WHAT THIS TASK INVOLVES ::
Could you copy each line of the entries that contains "לשינוי"?
--
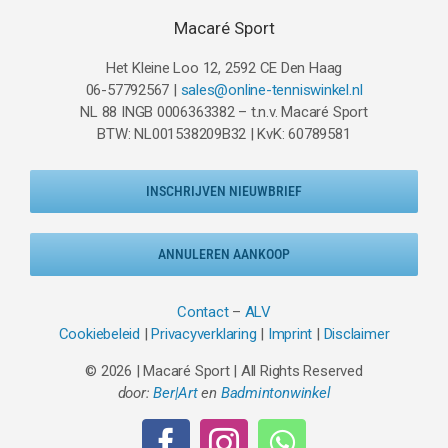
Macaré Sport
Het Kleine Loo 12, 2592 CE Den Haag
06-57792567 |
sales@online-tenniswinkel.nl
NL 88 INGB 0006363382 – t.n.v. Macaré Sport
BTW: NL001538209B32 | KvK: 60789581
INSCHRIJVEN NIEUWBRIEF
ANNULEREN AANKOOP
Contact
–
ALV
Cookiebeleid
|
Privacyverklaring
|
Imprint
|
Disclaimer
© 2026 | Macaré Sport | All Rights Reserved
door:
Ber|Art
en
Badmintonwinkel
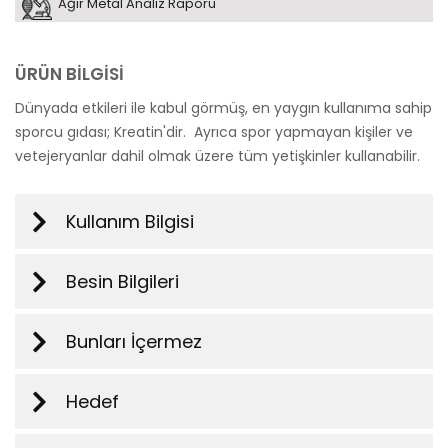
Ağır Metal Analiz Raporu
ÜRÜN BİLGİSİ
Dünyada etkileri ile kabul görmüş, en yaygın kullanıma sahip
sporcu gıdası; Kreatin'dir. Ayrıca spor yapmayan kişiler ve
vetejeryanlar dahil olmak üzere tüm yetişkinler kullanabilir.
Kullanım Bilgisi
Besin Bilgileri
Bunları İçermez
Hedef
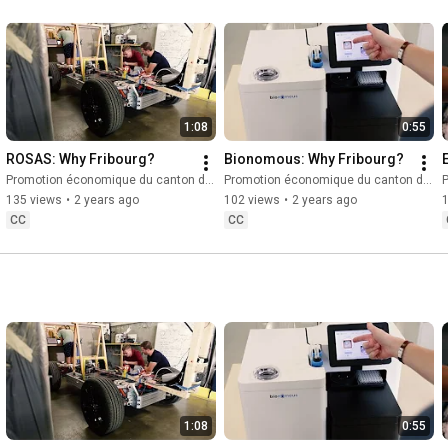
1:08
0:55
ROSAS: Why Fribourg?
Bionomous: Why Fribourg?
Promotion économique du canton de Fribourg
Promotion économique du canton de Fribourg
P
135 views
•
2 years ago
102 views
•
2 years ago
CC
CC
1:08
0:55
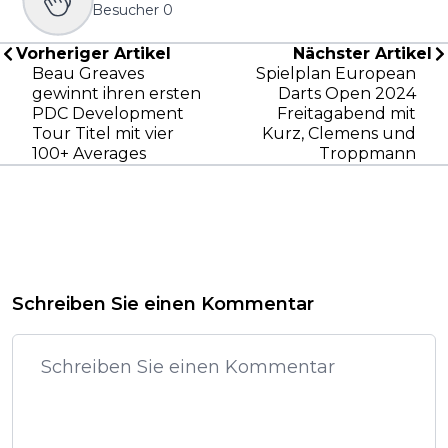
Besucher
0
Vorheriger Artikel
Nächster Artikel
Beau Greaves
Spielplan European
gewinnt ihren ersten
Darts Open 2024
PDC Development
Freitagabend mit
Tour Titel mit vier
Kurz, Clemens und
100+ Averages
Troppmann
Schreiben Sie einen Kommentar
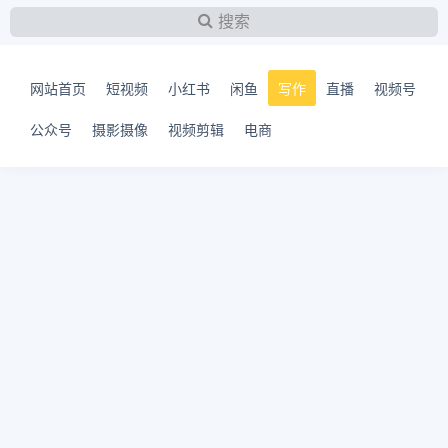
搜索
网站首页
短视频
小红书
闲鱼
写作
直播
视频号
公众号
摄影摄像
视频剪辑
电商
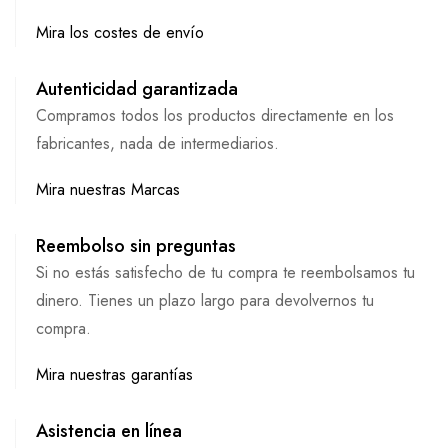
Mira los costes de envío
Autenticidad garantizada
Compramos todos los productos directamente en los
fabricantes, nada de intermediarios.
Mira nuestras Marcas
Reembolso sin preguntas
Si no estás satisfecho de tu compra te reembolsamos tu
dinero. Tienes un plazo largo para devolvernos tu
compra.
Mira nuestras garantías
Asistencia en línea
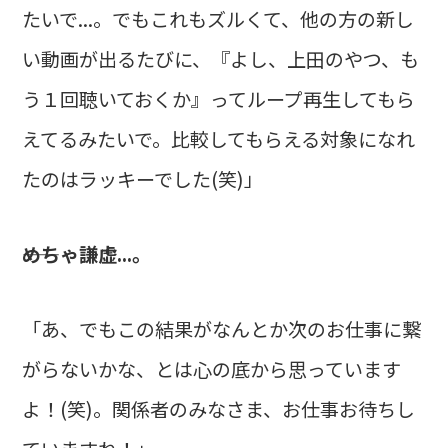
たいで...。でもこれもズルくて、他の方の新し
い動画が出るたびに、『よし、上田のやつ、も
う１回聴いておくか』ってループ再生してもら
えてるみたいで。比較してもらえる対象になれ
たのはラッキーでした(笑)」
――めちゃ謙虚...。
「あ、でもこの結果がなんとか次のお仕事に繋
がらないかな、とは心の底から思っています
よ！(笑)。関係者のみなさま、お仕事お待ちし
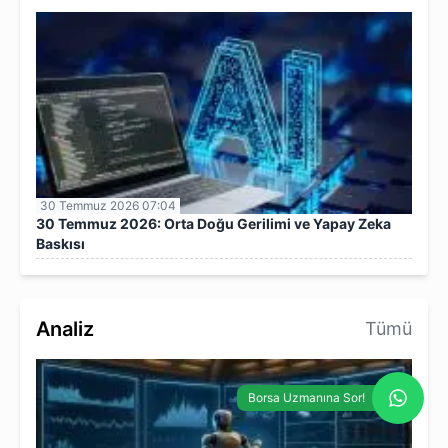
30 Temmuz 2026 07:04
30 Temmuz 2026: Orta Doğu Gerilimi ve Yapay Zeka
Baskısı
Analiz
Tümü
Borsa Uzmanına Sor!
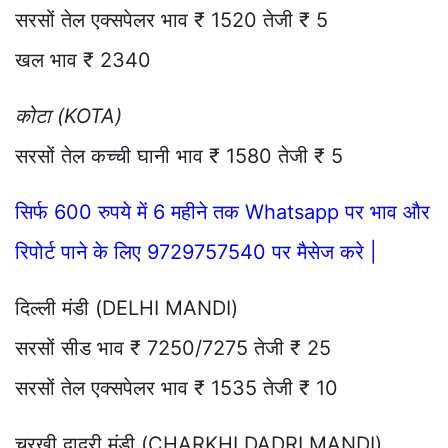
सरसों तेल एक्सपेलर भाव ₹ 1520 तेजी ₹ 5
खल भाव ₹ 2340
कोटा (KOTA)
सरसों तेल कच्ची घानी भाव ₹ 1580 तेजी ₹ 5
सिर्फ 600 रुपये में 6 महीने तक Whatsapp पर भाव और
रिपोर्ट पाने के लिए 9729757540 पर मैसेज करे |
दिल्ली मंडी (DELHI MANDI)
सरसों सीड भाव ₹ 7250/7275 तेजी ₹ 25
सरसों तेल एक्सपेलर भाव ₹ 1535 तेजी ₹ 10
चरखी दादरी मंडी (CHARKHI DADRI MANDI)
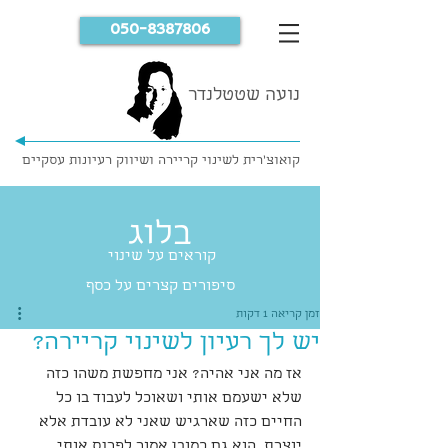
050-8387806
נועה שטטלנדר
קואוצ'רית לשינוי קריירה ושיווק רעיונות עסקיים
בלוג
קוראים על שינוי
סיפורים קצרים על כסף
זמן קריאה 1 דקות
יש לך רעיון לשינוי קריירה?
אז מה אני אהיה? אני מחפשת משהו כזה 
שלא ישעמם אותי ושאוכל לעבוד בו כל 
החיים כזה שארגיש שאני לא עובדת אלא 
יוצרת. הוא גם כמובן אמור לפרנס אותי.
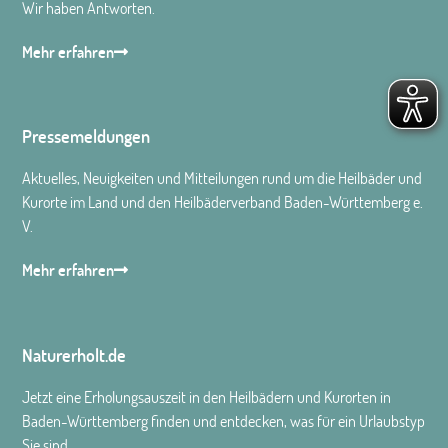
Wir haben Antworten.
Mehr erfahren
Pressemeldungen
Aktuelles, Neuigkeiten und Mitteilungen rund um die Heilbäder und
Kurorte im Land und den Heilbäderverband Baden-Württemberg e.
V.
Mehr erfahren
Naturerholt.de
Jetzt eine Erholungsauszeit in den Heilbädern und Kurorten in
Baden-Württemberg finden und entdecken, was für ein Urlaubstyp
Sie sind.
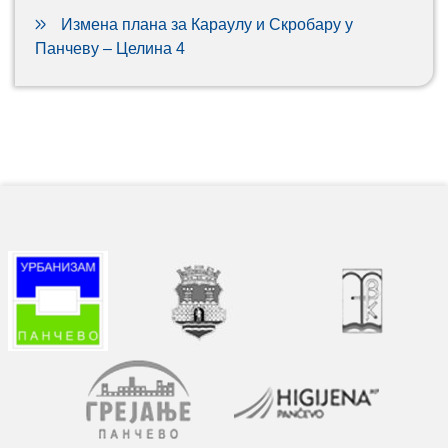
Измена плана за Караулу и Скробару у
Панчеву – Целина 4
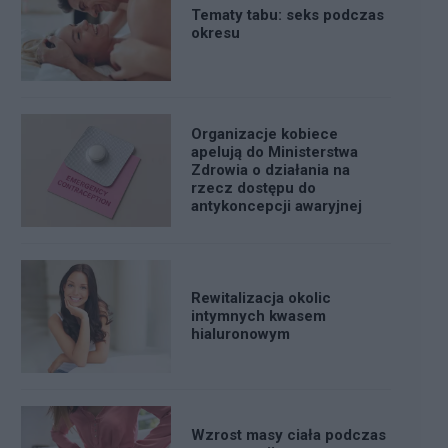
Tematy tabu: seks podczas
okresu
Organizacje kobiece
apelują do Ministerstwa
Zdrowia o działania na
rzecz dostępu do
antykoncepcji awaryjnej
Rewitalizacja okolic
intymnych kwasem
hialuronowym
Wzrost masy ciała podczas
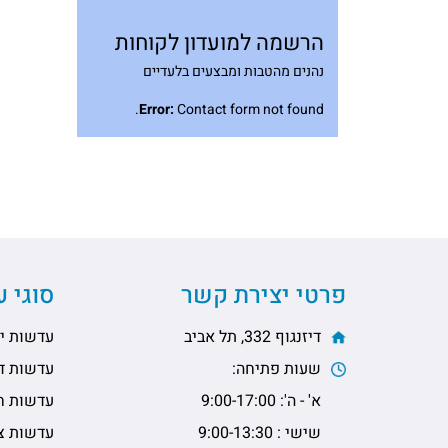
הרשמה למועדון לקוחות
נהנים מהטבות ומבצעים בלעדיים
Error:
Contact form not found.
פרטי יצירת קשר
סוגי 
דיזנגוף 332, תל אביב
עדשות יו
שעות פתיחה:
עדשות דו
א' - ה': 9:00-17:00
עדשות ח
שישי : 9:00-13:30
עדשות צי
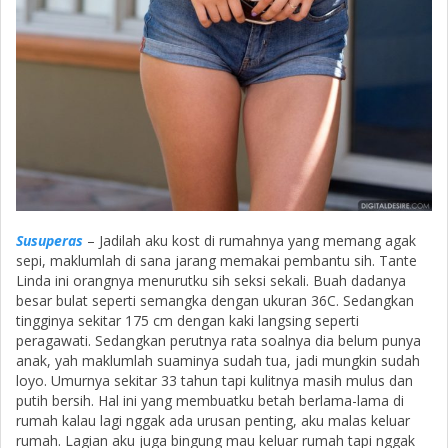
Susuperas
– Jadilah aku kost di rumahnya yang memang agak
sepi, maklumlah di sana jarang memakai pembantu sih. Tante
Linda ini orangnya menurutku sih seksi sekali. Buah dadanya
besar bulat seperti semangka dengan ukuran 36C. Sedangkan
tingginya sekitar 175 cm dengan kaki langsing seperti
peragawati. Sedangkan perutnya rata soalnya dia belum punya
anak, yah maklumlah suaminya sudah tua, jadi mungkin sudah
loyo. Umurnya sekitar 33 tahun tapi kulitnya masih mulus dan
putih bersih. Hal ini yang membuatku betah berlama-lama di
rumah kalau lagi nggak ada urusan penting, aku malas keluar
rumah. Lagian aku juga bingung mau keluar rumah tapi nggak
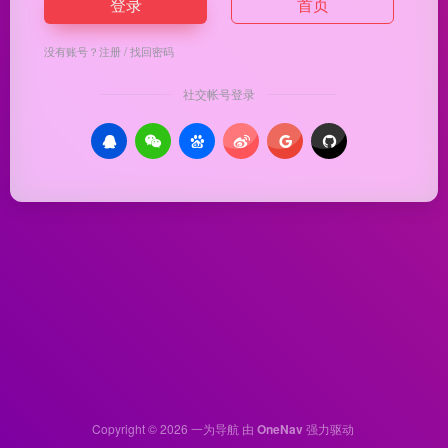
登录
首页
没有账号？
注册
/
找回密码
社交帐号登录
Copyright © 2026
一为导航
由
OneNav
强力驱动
--
SOLUTION FOR THIS TASK ::
קואוצ'רית לשינוי קריירה ושיווק רעיונות עסקיים
יש לך רעיון לשינוי קריירה?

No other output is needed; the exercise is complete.